We need to talk about complacency

Oct 6, 2020 | Announcements, News & Media

Acclaimed author and journalist Lionel Shriver to deliver third Ramsay Lecture for 2020

Sydney, Tuesday 6 October 2020: In a year marked by chaos, what is our greatest threat?

Is it the novel pathogen which saw world leaders “…cup suffocating tumblers over their own economies for months on end, like an interminable episode of ‘The Dome’?” Or social divisions following an “…abuse of power by a single policeman in Minneapolis, Minnesota (which) fired up a world-wide protest movement that was affecting at first, but that rapidly grew violent and fanatical”?

Award-winning author and journalist Lionel Shriver argues our greatest threat is actually a “deadly complacency” – that a surfeit of Western security, with no major wars and nearly uninterrupted prosperity for 75 years, has created an ahistorical underappreciation for the fragility of order.

In her October 14 Ramsay lecture, ‘Just Because We’ve Been Okay Doesn’t Mean We’ll Stay That Way’,Shriver will claim that the “tear-everything-down social turmoil post-Floyd” and the COVID-19 lockdowns reveal how complacent we have become.

Advanced economies have too readily employed an alarmist response to COVID-19 that is causing economic devastation, she says. And she decries the false comfort of “…Magic money tree thinking, aka, Modern Monetary Theory, that a government that controls its own currency can print money to cover its expenses without limit’. 

Shriver also laments that the Black Lives Matter campaign has been hijacked by “would-be revolutionaries imagining that they can bring an end to capitalism and still keep all the fruits of capitalism that they like. That think they can install a neo-Marxist equality of outcome, boot out all the evil old white guys, and keep their iPhones.’”

Shriver’s 2016 novel The Mandibles described a near-future US in which the president has renounced the national debt, inflation subsequently goes through the roof, and social order unravels. She says she dreads ever really having to watch the civilisation that nurtured her fall apart.

“Both the Marxist Trojan horse of BLM zealotry and these suicidal, short-sighted ‘public health’ policies eat away at everything in Western life that I treasure, from reading artful, ideologically unorthodox books to being able to buy a chicken. Yet in protestors and politicians alike, I detect that deadly complacency, as if you can rock a boat as wildly as you want – all because it’s stayed afloat so far.”

A prolific journalist with a column in The Spectator, Lionel Shriver has published one short story collection and thirteen novels, including the bestsellers The Mandibles: A Family, 2029-2047, Big Brother, So Much for That, The Post-Birthday World, and the Orange-Prize winner We Need to Talk About Kevin (made into a 2011 feature film starring Tilda Swinton).  Her latest novel is The Motion of the Body Through Space (2020), with the forthcoming Should We Stay or Should We Go scheduled for June of 2021.
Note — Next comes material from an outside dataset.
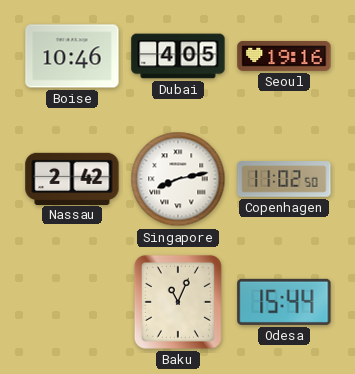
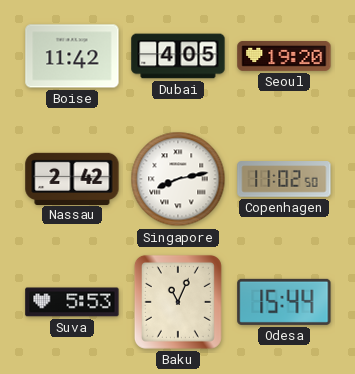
Boise: 10:46 -> 11:42
Seoul: 19:16 -> 19:20
Suva: none -> 5:53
The Ramsay Centre for Western Civilisation was created with an endowment from the late Paul Ramsay AO, founder of Ramsay Health Care, to promote a deeper understanding of western civilisation. The Ramsay Lecture series hosts speakers from all walks of life who have important and interesting perspectives relating to the world and our western heritage.

Due to COVID-19 Lionel Shriver’s lecture is recorded. It will be available via our website www.ramsaycentre.org on Wednesday 14 October.